Data to process: Begin
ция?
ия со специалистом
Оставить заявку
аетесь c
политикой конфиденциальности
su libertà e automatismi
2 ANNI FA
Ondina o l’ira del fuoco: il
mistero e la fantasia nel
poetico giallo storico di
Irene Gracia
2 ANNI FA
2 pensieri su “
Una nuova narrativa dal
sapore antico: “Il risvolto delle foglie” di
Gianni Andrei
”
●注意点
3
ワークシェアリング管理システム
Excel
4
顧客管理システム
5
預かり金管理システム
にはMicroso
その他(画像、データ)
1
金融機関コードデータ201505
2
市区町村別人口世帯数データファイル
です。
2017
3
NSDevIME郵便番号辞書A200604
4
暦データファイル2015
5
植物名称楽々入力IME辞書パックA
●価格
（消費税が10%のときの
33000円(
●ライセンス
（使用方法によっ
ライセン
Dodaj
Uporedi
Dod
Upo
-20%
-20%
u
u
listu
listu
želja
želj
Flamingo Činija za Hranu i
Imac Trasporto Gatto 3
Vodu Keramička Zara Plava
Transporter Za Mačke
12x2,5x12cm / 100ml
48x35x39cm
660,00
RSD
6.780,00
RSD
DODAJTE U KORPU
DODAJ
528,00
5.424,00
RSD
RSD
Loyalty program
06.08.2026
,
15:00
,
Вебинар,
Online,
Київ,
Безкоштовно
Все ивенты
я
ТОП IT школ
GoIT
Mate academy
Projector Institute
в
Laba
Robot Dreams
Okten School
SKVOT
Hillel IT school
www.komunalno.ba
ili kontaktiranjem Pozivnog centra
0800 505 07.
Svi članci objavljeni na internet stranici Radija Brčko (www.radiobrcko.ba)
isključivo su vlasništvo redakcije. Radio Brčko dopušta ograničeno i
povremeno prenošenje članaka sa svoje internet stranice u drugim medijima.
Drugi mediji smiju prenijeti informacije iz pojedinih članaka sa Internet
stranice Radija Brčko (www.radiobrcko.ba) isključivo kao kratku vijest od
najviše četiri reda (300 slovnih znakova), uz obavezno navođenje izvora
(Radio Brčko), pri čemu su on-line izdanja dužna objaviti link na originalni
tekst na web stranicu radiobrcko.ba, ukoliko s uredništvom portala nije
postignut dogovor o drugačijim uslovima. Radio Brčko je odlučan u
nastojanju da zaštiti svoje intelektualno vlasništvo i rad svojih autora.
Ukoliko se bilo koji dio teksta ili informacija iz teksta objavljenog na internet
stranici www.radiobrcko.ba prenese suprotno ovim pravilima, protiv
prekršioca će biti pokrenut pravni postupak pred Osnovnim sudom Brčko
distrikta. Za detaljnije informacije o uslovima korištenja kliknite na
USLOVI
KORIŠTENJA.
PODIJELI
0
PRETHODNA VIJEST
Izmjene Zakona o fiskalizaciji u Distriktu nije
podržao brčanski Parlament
Data to process: End
#### [Exercise prompt]
Please retype every entry above exactly as it stands.

#### [Solution below]
ция?
ия со специалистом
Оставить заявку
аетесь c
политикой конфиденциальности
su libertà e automatismi
2 ANNI FA
Ondina o l’ira del fuoco: il
mistero e la fantasia nel
poetico giallo storico di
Irene Gracia
2 ANNI FA
2 pensieri su “
Una nuova narrativa dal
sapore antico: “Il risvolto delle foglie” di
Gianni Andrei
”
●注意点
3
ワークシェアリング管理システム
Excel
4
顧客管理システム
5
預かり金管理システム
にはMicroso
その他(画像、データ)
1
金融機関コードデータ201505
2
市区町村別人口世帯数データファイル
です。
2017
3
NSDevIME郵便番号辞書A200604
4
暦データファイル2015
5
植物名称楽々入力IME辞書パックA
●価格
（消費税が10%のときの
33000円(
●ライセンス
（使用方法によっ
ライセン
Dodaj
Uporedi
Dod
Upo
-20%
-20%
u
u
listu
listu
želja
želj
Flamingo Činija za Hranu i
Imac Trasporto Gatto 3
Vodu Keramička Zara Plava
Transporter Za Mačke
12x2,5x12cm / 100ml
48x35x39cm
660,00
RSD
6.780,00
RSD
DODAJTE U KORPU
DODAJ
528,00
5.424,00
RSD
RSD
Loyalty program
06.08.2026
,
15:00
,
Вебинар,
Online,
Київ,
Безкоштовно
Все ивенты
я
ТОП IT школ
GoIT
Mate academy
Projector Institute
в
Laba
Robot Dreams
Okten School
SKVOT
Hillel IT school
www.komunalno.ba
ili kontaktiranjem Pozivnog centra
0800 505 07.
Svi članci objavljeni na internet stranici Radija Brčko (www.radiobrcko.ba)
isključivo su vlasništvo redakcije. Radio Brčko dopušta ograničeno i
povremeno prenošenje članaka sa svoje internet stranice u drugim medijima.
Drugi mediji smiju prenijeti informacije iz pojedinih članaka sa Internet
stranice Radija Brčko (www.radiobrcko.ba) isključivo kao kratku vijest od
najviše četiri reda (300 slovnih znakova), uz obavezno navođenje izvora
(Radio Brčko), pri čemu su on-line izdanja dužna objaviti link na originalni
tekst na web stranicu radiobrcko.ba, ukoliko s uredništvom portala nije
postignut dogovor o drugačijim uslovima. Radio Brčko je odlučan u
nastojanju da zaštiti svoje intelektualno vlasništvo i rad svojih autora.
Ukoliko se bilo koji dio teksta ili informacija iz teksta objavljenog na internet
stranici www.radiobrcko.ba prenese suprotno ovim pravilima, protiv
prekršioca će biti pokrenut pravni postupak pred Osnovnim sudom Brčko
distrikta. Za detaljnije informacije o uslovima korištenja kliknite na
USLOVI
KORIŠTENJA.
PODIJELI
0
PRETHODNA VIJEST
Izmjene Zakona o fiskalizaciji u Distriktu nije
podržao brčanski Parlament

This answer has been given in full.